The bloody mary? Not so much... they're pretty much juvies/sub-adults, so no breeding going on... the only time that I had truly good success with shrimp breeding and thriving was when I first started feeding the food from OMGAquatics and before two people destroyed my shrimp colonies within 3 weeks. I had a different YKK colony back then, and they bred prolifically! Plus cherry shrimp in a different tank. I have yet to have success with a thriving population of bloody mary... cherry colony hasn't recovered... still some breeding but colony isn't going... probably doesn't help that there's some mixed guppies/endlers in tank that were only supposed to be in there temporarily... several months back.
I, personally, would switch it to something totally inert. I've done Neo's on buffering subs, it didn't go well. When I had them on straight PFS, colony rapidly exploded from 20 ish to over 60 in a 10 gallon. I've succeeded in keeping neo's in high tech tanks with ~30 ppm of CO2, you just need to keep things very stable and consistent. RO helps with this, and remineralizing to the same TDS using SS will be beneficial.
I stand corrected. Neo's in that low of pH seems crazy, but if you're pulling it off, I can't argue with that! Haha. I've gone into low 6's, but that was strictly CO2 driven with an off gas pH closer to 7.4-7.6.
Your point about food though is an important one, and you helped me with that. I've been using Ken's Fish veggie sticks and NLS algae wafers. Good stuff. In a well established tank, you only need to feed a couple times a week as there is plenty of biofilm for them to feast on.
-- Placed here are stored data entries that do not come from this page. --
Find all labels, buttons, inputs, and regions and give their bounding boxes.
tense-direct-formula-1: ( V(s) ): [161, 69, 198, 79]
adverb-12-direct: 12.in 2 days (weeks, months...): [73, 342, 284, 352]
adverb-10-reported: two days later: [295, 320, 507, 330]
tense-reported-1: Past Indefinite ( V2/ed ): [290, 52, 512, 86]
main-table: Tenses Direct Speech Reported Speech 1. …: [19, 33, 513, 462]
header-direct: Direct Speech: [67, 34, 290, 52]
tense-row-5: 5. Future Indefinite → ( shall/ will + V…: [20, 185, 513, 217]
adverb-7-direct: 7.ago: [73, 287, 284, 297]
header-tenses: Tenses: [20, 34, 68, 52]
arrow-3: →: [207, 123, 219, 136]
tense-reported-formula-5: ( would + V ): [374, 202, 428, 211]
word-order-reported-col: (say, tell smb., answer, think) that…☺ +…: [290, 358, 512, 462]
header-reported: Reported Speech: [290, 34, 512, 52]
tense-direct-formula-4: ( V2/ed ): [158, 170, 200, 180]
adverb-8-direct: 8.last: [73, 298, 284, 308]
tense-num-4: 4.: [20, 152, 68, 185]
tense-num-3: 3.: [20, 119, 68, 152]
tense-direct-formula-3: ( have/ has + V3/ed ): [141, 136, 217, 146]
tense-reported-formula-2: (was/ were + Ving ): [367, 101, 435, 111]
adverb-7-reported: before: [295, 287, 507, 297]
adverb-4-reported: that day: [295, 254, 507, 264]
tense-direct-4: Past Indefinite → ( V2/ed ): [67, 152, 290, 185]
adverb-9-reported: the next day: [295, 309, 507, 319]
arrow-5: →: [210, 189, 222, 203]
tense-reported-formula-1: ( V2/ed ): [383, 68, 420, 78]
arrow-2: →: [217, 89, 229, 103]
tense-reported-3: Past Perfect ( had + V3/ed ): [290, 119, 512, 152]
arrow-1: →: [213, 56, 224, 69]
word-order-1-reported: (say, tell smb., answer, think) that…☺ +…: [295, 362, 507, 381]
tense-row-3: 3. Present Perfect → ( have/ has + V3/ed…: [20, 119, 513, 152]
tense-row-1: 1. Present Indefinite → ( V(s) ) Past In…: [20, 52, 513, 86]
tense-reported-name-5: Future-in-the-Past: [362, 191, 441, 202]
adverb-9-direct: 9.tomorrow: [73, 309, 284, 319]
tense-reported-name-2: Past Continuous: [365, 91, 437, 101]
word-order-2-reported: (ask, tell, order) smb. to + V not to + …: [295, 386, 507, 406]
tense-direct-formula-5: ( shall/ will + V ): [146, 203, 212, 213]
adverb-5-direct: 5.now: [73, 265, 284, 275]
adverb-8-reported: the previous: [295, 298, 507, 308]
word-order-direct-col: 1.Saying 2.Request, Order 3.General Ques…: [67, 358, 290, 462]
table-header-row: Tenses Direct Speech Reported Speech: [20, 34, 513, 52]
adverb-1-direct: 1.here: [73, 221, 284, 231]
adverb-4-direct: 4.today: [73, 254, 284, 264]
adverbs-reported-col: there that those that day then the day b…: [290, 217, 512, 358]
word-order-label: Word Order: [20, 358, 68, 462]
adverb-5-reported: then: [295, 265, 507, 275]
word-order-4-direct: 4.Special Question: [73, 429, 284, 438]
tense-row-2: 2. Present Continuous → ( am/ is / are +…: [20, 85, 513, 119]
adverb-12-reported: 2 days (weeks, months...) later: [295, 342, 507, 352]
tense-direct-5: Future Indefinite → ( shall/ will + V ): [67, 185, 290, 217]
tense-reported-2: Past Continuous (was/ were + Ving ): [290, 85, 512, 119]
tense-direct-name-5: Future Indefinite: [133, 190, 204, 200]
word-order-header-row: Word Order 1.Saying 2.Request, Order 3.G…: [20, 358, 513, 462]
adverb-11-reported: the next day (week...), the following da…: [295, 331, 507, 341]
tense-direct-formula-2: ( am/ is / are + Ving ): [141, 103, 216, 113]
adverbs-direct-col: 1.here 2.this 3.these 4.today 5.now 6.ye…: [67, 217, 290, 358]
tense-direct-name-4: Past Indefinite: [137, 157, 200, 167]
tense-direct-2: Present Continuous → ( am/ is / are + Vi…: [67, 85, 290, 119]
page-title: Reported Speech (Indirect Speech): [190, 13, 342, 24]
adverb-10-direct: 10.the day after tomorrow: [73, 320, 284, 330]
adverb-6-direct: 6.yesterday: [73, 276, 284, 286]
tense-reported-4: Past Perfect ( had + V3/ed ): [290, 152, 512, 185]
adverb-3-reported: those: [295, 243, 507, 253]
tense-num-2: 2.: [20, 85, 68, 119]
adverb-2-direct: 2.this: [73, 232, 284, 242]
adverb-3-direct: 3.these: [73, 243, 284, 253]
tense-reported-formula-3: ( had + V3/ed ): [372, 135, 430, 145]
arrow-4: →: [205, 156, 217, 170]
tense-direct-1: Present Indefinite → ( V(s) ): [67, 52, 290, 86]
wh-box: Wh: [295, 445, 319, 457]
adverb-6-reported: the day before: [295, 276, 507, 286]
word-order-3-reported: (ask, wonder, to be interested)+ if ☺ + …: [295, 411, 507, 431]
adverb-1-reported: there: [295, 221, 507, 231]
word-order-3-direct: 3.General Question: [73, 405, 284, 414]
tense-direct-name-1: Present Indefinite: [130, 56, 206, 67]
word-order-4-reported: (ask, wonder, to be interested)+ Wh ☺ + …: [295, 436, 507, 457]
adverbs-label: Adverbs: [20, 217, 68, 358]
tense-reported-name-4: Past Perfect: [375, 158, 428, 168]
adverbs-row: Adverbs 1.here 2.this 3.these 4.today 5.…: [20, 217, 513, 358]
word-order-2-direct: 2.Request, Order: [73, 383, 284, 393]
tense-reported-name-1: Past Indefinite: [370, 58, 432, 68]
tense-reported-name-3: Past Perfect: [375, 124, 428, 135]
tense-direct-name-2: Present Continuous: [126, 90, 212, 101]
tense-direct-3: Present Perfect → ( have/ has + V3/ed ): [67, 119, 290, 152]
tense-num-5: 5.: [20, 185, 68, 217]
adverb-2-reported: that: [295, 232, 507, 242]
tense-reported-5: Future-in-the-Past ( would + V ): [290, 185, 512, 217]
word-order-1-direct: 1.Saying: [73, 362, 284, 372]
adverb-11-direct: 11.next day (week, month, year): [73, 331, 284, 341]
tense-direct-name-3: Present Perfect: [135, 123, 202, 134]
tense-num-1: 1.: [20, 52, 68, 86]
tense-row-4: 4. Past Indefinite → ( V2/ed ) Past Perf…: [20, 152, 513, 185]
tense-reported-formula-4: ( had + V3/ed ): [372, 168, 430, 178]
If these shrimp were not imports, I would agree with putting them on inert substrate. Since they *ARE* imports, I recommend keeping the tank as is, just changing out the minerals. For whatever reason, imports seem to do better in Caridina parameters from what I've seen of other peoples experiences.
Now, if I can get the Neos to breed, then I will call it a success!
If they die off, well, I'm pretty much at the point that I don't expect them to survive anyway.... I would like to get some more to give it one last chance... but I might just be one of those people that, regardless of what I do, I just can't successfully keep Neos.
I will begin with SS GH+ as soon as it arrives. Honestly this has taken a huge hit to my confidence, I've never failed at keeping anything alive this terribly. I want to do well, but it seems this batch of shrimp is most likely destined to fail.
I am learning a lot and will try everything I can, bar affecting my plants. I just cant see reason in ruining everything I have going, even though my plants are covered in algae and probably about to die as well.
If it makes you feel any better, I've been trying to successfully keep a thriving population of Neos since 2016. (2015 if we count before I took over taking care of shrimp... and then learning about GH/KH, TDS, etc). It's disheartening to see all these people who have had Neos for 3-6 months start selling off their colony because they have too many and here I am struggling to keep a colony of 50-100 shrimp... which I wouldn't be surprised if that colony is now around 20-40....
Like I mentioned though, I'd like to give it one more try with BM before I call it quits for good.